The castle is situated in a green field site close to the village. It is rectangular in shape with a bulbous protrusion at the north-west corner. A moat surrounding the site is twelve to fifteen feet wide at points and still contains water which can restrict access to the site. The waters of the moat were once supplied from Gur Beck which now has been re-directed and runs approximately 50 meters adjacent to the remains of the castle. The central platform is approximately 2378 square meters (2844 square yards) in area, with round towers 35 feet in diameter. It is very overgrown with trees, bushes and brambles, making an overview of the castle very difficult. The tower that stood at the south-east angle is forward of the platform line. The revetments of the two corner towers on the west elevation can be seen, of which one is much larger than the other. Between them part of the curtain wall still stands to about six feet. The footprint of the site indicates that there were towers on the east side as well, with the one at the north west angle being the size of a keep. Large timbers, presumed to be what remained of a drawbridge, an entrance to a passage, and the keel of a boat were discovered when the surrounding moat was cleaned out in 1846.

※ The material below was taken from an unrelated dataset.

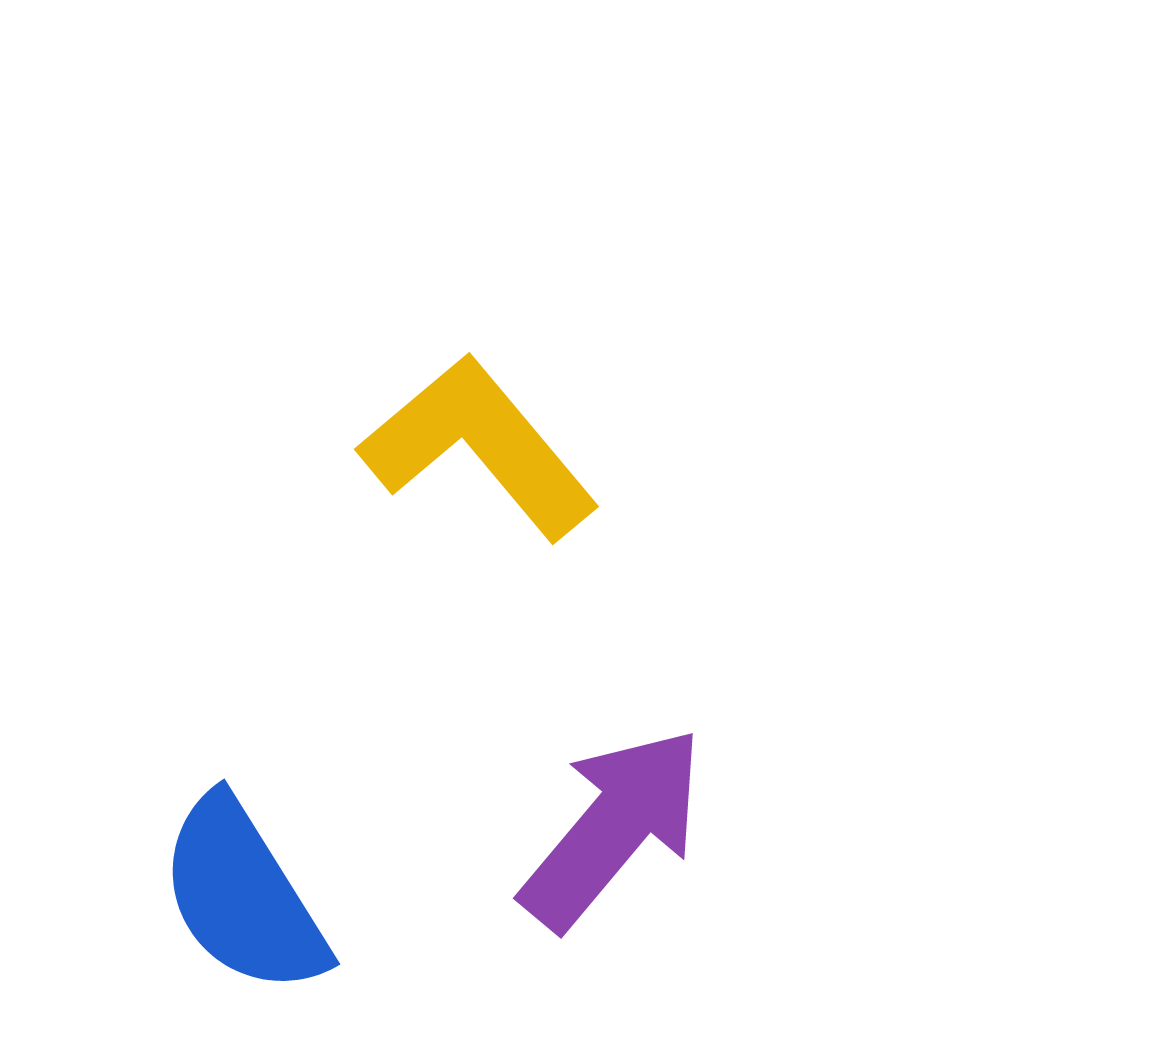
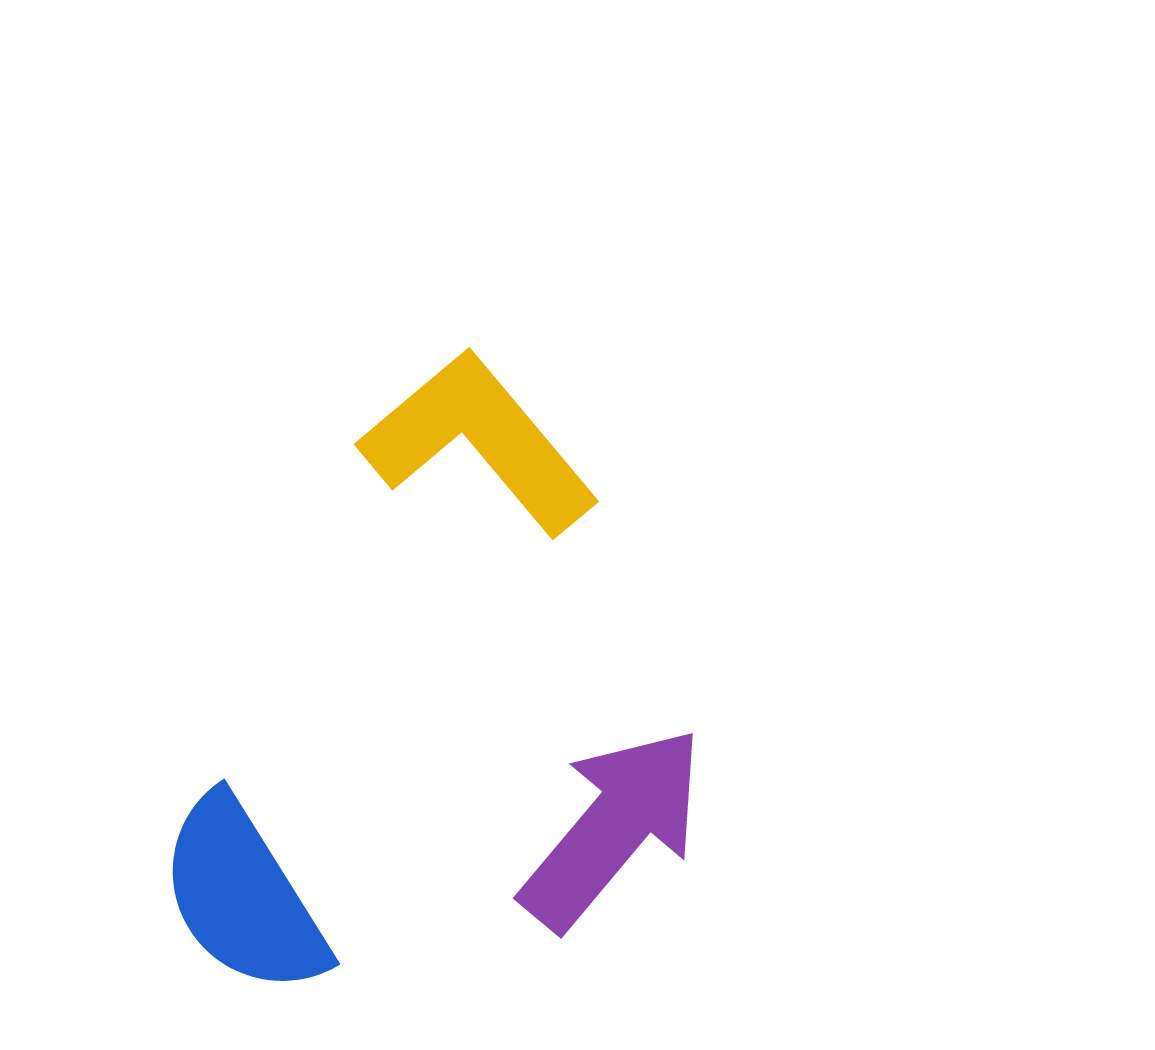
yellow L-shape: moved 5 px up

In 1427 the castle and manor of Gresham was purchased by the lawyer William Paston to add to his already large property holdings in Norfolk. Paston purchased the castle and manor from Thomas Chaucer of Ewelme and Sir William Moleyns, who each owned half of the property. However, the legality of the purchase was challenged by the Wiltshire peer, Robert Hungerford, Lord Moleyns, 2nd Baron Hungerford. Consequently, when William Paston died he left a large and valuable inheritance including Gresham Castle to his son John Paston. Lord Moleyns' longstanding claim to half of the property was encouraged by John Paston’s bitter rival John Haydon of nearby Baconsthorpe Castle. On 17 February 1448 forces led by Lord Moleyns took direct action and entered the fortified manor house and began to collect rent from the tenants of the manor. After these actions, John Paston petitioned the king, and after his appeals Paston reclaimed his property on 6 October. On 28 January, Moleyns with a force of a one thousand men made up of some locals and retainers from Wiltshire, occupied the castle once more this time forcible evicting John Paston’s wife Margaret and twelve of her servants. A lieutenant of Moleyns by the name of Partridge was left to barricade the castle against any attempt by Paston to reclaim his property. In the Paston Letters Margaret explains to her husband John
|“||...Partridge and his fellowship arn sore afeared that ye would entren again upon them, and they have made great ordinance within the house, as it is told me. They have made bars to bar the doors cross-ways, and they han made wickets on every quarter of the house to shoot out at, both with bows and with hand guns.||”|
One year later John Paston reclaimed the castle and manor, this time with no resistance. He found that the castle was in a very poor state and unfit for habitation. In 1466 John Paston died leaving his estate which included Gresham to his eldest son, also called John. In 1471 Sir John Gresham contemplated the rebuilding of Gresham Castle and sent his brother, also called John, to survey the site and draw up plans for a rebuilding. In the event no rebuilding was carried out and the site was abandoned.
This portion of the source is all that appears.